私も玄箱/HGを購入し余っていた120GBクラスのハードディスクを入れてファイルサーバーとして撮影したデジカメ写真の保存場所として使っていました。
大切な思い出の詰まったデジカメの写真はなくなってしまうと困るものなのでメインパソコンの中の二台のハードディスク以外にもこの玄箱/HGにもバック用とするのと同時に、自宅内LANにつながった妻のパソコンからも写真が見られるのでとても便利です。

今までに何度かハードディスクの容量アップのために載せ替えをして現在は320GBのストレージとして動かしてきましたがとうとう容量不足になってしまいました。
今回の容量アップは1TBのハードディスクへの換装です。
容量単価では1TBより現在主流の2TBの方がお得なのですが当面そこまでの容量は必要ないだろうと思いました。
あまりよく考えずに価格の安いWestern Digital製の1TBのSATAのものを購入しました。

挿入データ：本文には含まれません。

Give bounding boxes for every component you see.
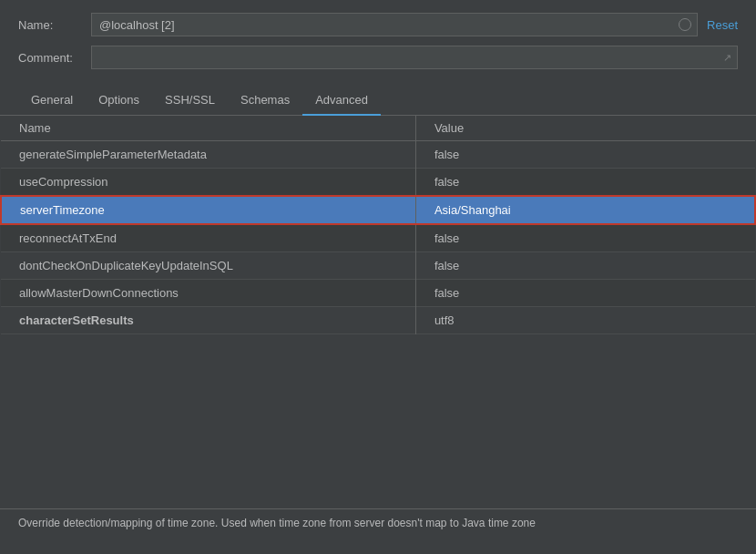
table-row[interactable]: serverTimezoneAsia/Shanghai [1, 196, 755, 224]
table-row[interactable]: useCompressionfalse [1, 169, 755, 197]
expand-icon: ↗ [723, 52, 731, 64]
table-row[interactable]: allowMasterDownConnectionsfalse [1, 280, 755, 307]
tab-general[interactable]: General [18, 87, 86, 116]
header-value: Value [415, 116, 755, 141]
cell-name: dontCheckOnDuplicateKeyUpdateInSQL [1, 252, 415, 280]
table-header-row: Name Value [1, 116, 755, 141]
cell-value: Asia/Shanghai [415, 196, 755, 224]
cell-value: false [415, 280, 755, 307]
table-row[interactable]: dontCheckOnDuplicateKeyUpdateInSQLfalse [1, 252, 755, 280]
table-row[interactable]: characterSetResultsutf8 [1, 307, 755, 334]
cell-value: false [415, 224, 755, 252]
dialog: Name: @localhost [2] Reset Comment: ↗ Ge… [0, 0, 756, 554]
form-section: Name: @localhost [2] Reset Comment: ↗ [0, 0, 756, 84]
table-row[interactable]: reconnectAtTxEndfalse [1, 224, 755, 252]
cell-value: false [415, 252, 755, 280]
cell-name: reconnectAtTxEnd [1, 224, 415, 252]
name-label: Name: [18, 18, 91, 32]
status-bar: Override detection/mapping of time zone.… [0, 508, 756, 554]
tab-options[interactable]: Options [86, 87, 152, 116]
cell-name: serverTimezone [1, 196, 415, 224]
cell-value: false [415, 141, 755, 169]
comment-label: Comment: [18, 51, 91, 65]
tab-advanced[interactable]: Advanced [302, 87, 381, 116]
reset-button[interactable]: Reset [707, 18, 738, 32]
cell-name: allowMasterDownConnections [1, 280, 415, 307]
name-row: Name: @localhost [2] Reset [18, 13, 738, 36]
comment-input[interactable]: ↗ [91, 46, 738, 69]
tabs-bar: General Options SSH/SSL Schemas Advanced [0, 87, 756, 116]
table-row[interactable]: generateSimpleParameterMetadatafalse [1, 141, 755, 169]
clear-icon[interactable] [679, 18, 691, 31]
cell-value: false [415, 169, 755, 197]
tab-ssh-ssl[interactable]: SSH/SSL [152, 87, 228, 116]
header-name: Name [1, 116, 415, 141]
cell-value: utf8 [415, 307, 755, 334]
properties-table: Name Value generateSimpleParameterMetada… [0, 116, 756, 334]
properties-table-container: Name Value generateSimpleParameterMetada… [0, 116, 756, 508]
comment-row: Comment: ↗ [18, 46, 738, 69]
tab-schemas[interactable]: Schemas [228, 87, 302, 116]
cell-name: characterSetResults [1, 307, 415, 334]
cell-name: generateSimpleParameterMetadata [1, 141, 415, 169]
cell-name: useCompression [1, 169, 415, 197]
status-text: Override detection/mapping of time zone.… [18, 517, 536, 529]
name-value: @localhost [2] [99, 18, 175, 32]
name-input[interactable]: @localhost [2] [91, 13, 698, 36]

自宅に帰ってきて玄箱/HGのケースを分解してみて気がつきました。
「この玄箱/HGに載せられるハードディスクって、SATA接続じゃなくてIDE接続だった!」
もうだいぶ前からハードディスクの主流はSATAでしたので多少古くても玄箱/HGもSATAだと思い込んでいました。
当然、IDEのケーブルにはSATAのハードディスクは接続出来ませんので何らかの対策が必要です。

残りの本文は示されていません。